Langkah hukum tersebut diambil oleh penyidik Tindak Pidana Khusus (Tipikor) Kejaksaan Tinggi Papua Barat terhadap tiga pejabat Sekretariat Daerah Kabupaten Sorong berinisial DYO, TS, dan MS. Ketiganya diketahui menjabat sebagai bendahara pengeluaran pada tahun anggaran 2023.
Kasidik Pidsus Kejati Papua Barat, Joshua Wanma, menegaskan bahwa penetapan tersangka dilakukan setelah penyidik mengantongi alat bukti yang cukup, termasuk hasil audit investigatif lembaga negara.
“Hari ini kami tim penyidik Pidana Khusus Kejaksaan Tinggi Papua Barat telah melakukan proses dalam perkara dugaan tindak pidana korupsi pengadaan barang dan jasa pada Sekretariat Daerah Kabupaten Sorong tahun anggaran 2023. Kemudian sudah ditetapkan tiga orang sebagai tersangka dengan inisial DYO, TS, dan MS,” ujar Joshua Wanma didampingi Kasi Penuntutan, Roger Hermanus.
“Berdasarkan laporan temuan BPKP dan hasil pemeriksaan investigasi BPK, telah terdapat kerugian negara kurang lebih Rp54 miliar,” katanya.
Penyidik mengungkap indikasi modus operandi dalam perkara ini terkait penggunaan anggaran yang tidak sesuai peruntukan. Meski alokasi dana tercatat dalam dokumen pelaksanaan anggaran (DPA), realisasinya diduga menyimpang dari ketentuan.
“Modus operandinya ada empat rekening dalam DPA. Namun dalam pelaksanaannya, pengeluaran dilakukan tidak sesuai kenyataan, baik melalui perintah tertulis maupun lisan,” ungkap Joshua.
“Tidak menutup kemungkinan dari proses pendalaman ini akan ada tersangka baru,” tegasnya.
Ketiga tersangka langsung ditahan selama 20 hari ke depan, terhitung sejak 15 April hingga 4 Mei 2026. Penahanan dilakukan untuk kepentingan penyidikan lanjutan.

Berdasarkan pantauan di lapangan, pemeriksaan intensif terhadap para tersangka dimulai sejak pukul 12.30 WIT di ruang Pidsus Kejaksaan Negeri Sorong.

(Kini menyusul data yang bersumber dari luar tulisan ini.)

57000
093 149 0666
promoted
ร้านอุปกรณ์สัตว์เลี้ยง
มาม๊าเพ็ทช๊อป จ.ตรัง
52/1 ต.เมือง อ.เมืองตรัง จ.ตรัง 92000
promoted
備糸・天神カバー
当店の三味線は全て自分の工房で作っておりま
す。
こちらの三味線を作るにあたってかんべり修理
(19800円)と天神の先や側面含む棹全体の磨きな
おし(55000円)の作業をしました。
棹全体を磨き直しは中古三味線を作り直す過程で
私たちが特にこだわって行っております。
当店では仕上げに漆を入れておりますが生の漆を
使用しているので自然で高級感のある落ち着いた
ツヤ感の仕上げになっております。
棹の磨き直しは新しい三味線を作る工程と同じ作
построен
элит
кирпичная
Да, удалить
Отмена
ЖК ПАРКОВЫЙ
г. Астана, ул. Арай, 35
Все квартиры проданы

Setelah menjalani pemeriksaan dan tes kesehatan, mereka dibawa ke Lapas Kelas II/B Sorong.
Situasi sempat memanas di halaman kantor kejaksaan saat proses pemindahan tahanan. Sejumlah keluarga tersangka menyampaikan keberatan atas penetapan status hukum tersebut dan menilai ketiganya telah menjalankan tugas secara maksimal.

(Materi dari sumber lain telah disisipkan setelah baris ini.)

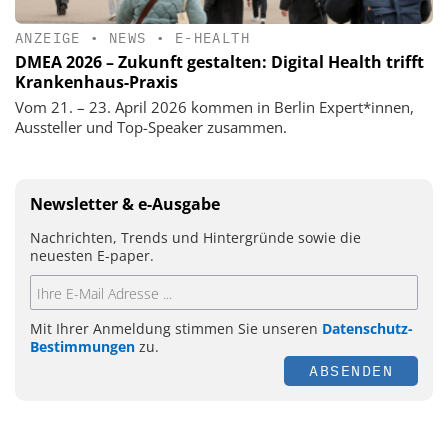
ANZEIGE
•
NEWS
•
E-HEALTH
DMEA 2026 – Zukunft gestalten: Digital Health trifft
Krankenhaus-Praxis
Vom 21. – 23. April 2026 kommen in Berlin Expert*innen,
Aussteller und Top-Speaker zusammen.
Newsletter & e-Ausgabe
Nachrichten, Trends und Hintergründe sowie die
neuesten E-paper.
Mit Ihrer Anmeldung stimmen Sie unseren
Datenschutz-
Bestimmungen
zu.
ABSENDEN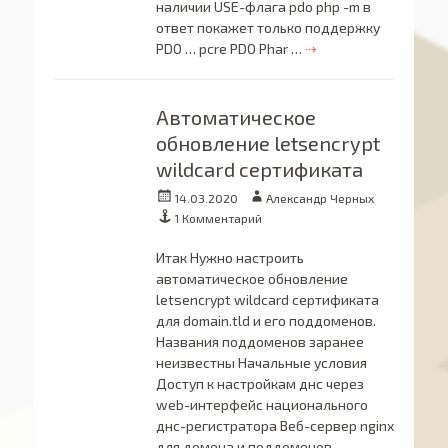
наличии USE-флага pdo php -m в
ответ покажет только поддержку
PDO … pcre PDO Phar …
⇢
Автоматическое
обновление letsencrypt
wildcard сертификата
Опубликовано
Автор
14.03.2020
Александр Черных
1 Комментарий
Итак Нужно настроить
автоматическое обновление
letsencrypt wildcard сертификата
для domain.tld и его поддоменов.
Названия поддоменов заранее
неизвестны Начальные условия
Доступ к настройкам днс через
web-интерфейс национального
днс-регистратора Веб-сервер nginx
для домена и поддоменов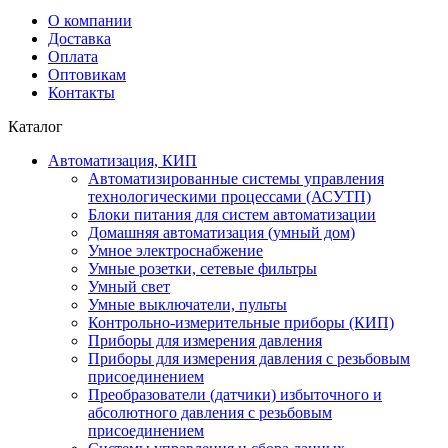
О компании
Доставка
Оплата
Оптовикам
Контакты
Каталог
Автоматизация, КИП
Автоматизированные системы управления
технологическими процессами (АСУТП)
Блоки питания для систем автоматизации
Домашняя автоматизация (умный дом)
Умное электроснабжение
Умные розетки, сетевые фильтры
Умный свет
Умные выключатели, пульты
Контрольно-измерительные приборы (КИП)
Приборы для измерения давления
Приборы для измерения давления с резьбовым
присоединением
Преобразователи (датчики) избыточного и
абсолютного давления с резьбовым
присоединением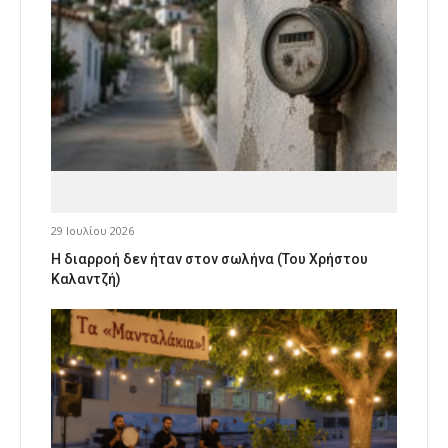
29 Ιουλίου 2026
Η διαρροή δεν ήταν στον σωλήνα (Του Χρήστου
Καλαντζή)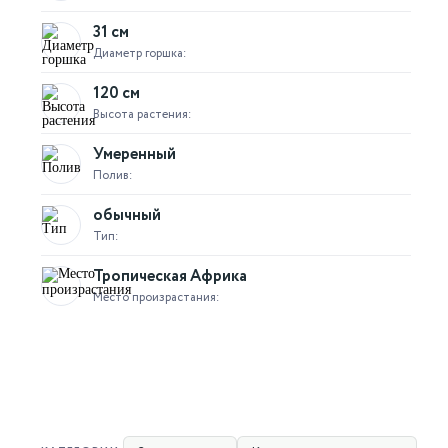
31 см
Диаметр горшка:
120 см
Высота растения:
Умеренный
Полив:
обычный
Тип:
Тропическая Африка
Место произрастания:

Aparat gabungan dari TNI dan petugas pengamanan internal dikerahkan untuk menjaga ketertiban selama proses berlangsung.
Para tersangka dijerat dengan ketentuan dalam KUHP baru dan Undang-Undang Tindak Pidana Korupsi.
“Pasal yang dikenakan yakni Pasal 603 dan 604 KUHP junto Pasal 18 Undang-Undang Tipikor, dengan ancaman minimal dua tahun dan maksimal 20 tahun penjara,” jelas penyidik.

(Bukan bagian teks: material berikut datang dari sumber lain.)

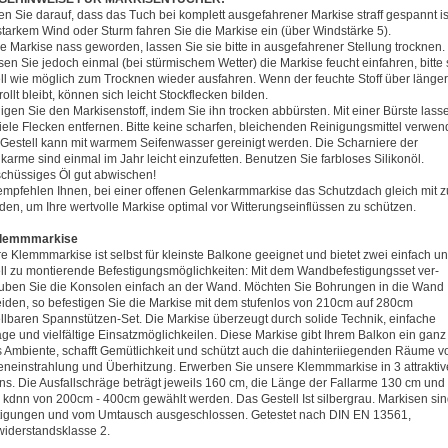
ten Sie darauf, dass das Tuch bei komplett ausgefahrener Markise straff gespannt is
 starkem Wind oder Sturm fahren Sie die Markise ein (über Windstärke 5).
 die Markise nass geworden, lassen Sie sie bitte in ausgefahrener Stellung trocknen.
sen Sie jedoch einmal (bei stürmischem Wetter) die Markise feucht einfahren, bitte
ll wie möglich zum Trocknen wieder ausfahren. Wenn der feuchte Stoff über länger
ollt bleibt, können sich leicht Stockflecken bilden.
nigen Sie den Markisenstoff, indem Sie ihn trocken abbürsten. Mit einer Bürste lass
viele Flecken entfernen. Bitte keine scharfen, bleichenden Reinigungsmittel verwen
 Gestell kann mit warmem Seifenwasser gereinigt werden. Die Scharniere der
karme sind einmal im Jahr leicht einzufetten. Benutzen Sie farbloses Silikonöl.
chüssiges Öl gut abwischen!
 empfehlen Ihnen, bei einer offenen Gelenkarmmarkise das Schutzdach gleich mit z
den, um Ihre wertvolle Markise optimal vor Witterungseinflüssen zu schützen.
Klemmmarkise
e Klemmmarkise ist selbst für kleinste Balkone geeignet und bietet zwei einfach u
ll zu montierende Befestigungsmöglichkeiten: Mit dem Wandbefestigungsset ver-
uben Sie die Konsolen einfach an der Wand. Möchten Sie Bohrungen in die Wand
iden, so befestigen Sie die Markise mit dem stufenlos von 210cm auf 280cm
ellbaren Spannstützen-Set. Die Markise überzeugt durch solide Technik, einfache
ge und vielfältige Einsatzmöglichkeilen. Diese Markise gibt Ihrem Balkon ein ganz
 Ambiente, schafft Gemütlichkeit und schützt auch die dahinteriiegenden Räume v
neinstrahlung und Überhitzung. Erwerben Sie unsere Klemmmarkise in 3 attrakti
ns. Die Ausfallschräge beträgt jeweils 160 cm, die Länge der Fallarme 130 cm und
e kdnn von 200cm - 400cm gewählt werden. Das Gestell Ist silbergrau. Markisen si
tigungen und vom Umtausch ausgeschlossen. Getestet nach DIN EN 13561,
iderstandsklasse 2.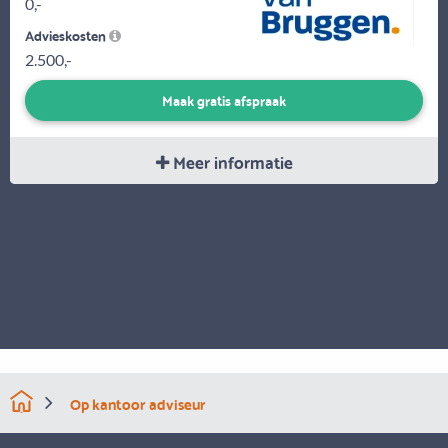
0,-
Advieskosten
2.500,-
Maak gratis afspraak
Meer informatie
Op kantoor adviseur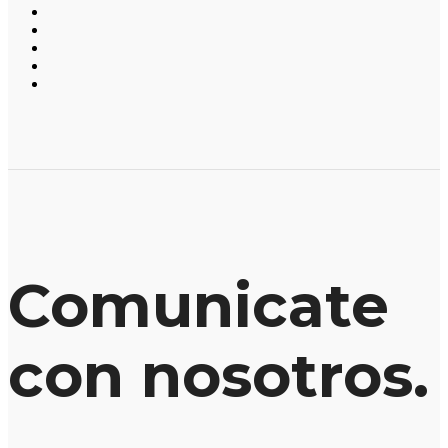
Comunicate
con nosotros.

Penanganan perkara ini tetap mengedepankan asas praduga tak bersalah. Status tersangka belum merupakan putusan akhir, dan proses peradilan akan menentukan secara objektif tingkat keterlibatan masing-masing pihak berdasarkan alat bukti yang sah.
Kasus ini menjadi perhatian luas publik karena menyangkut pengelolaan anggaran daerah dalam jumlah besar, sekaligus menyoroti aspek transparansi dan akuntabilitas keuangan di lingkungan pemerintah daerah.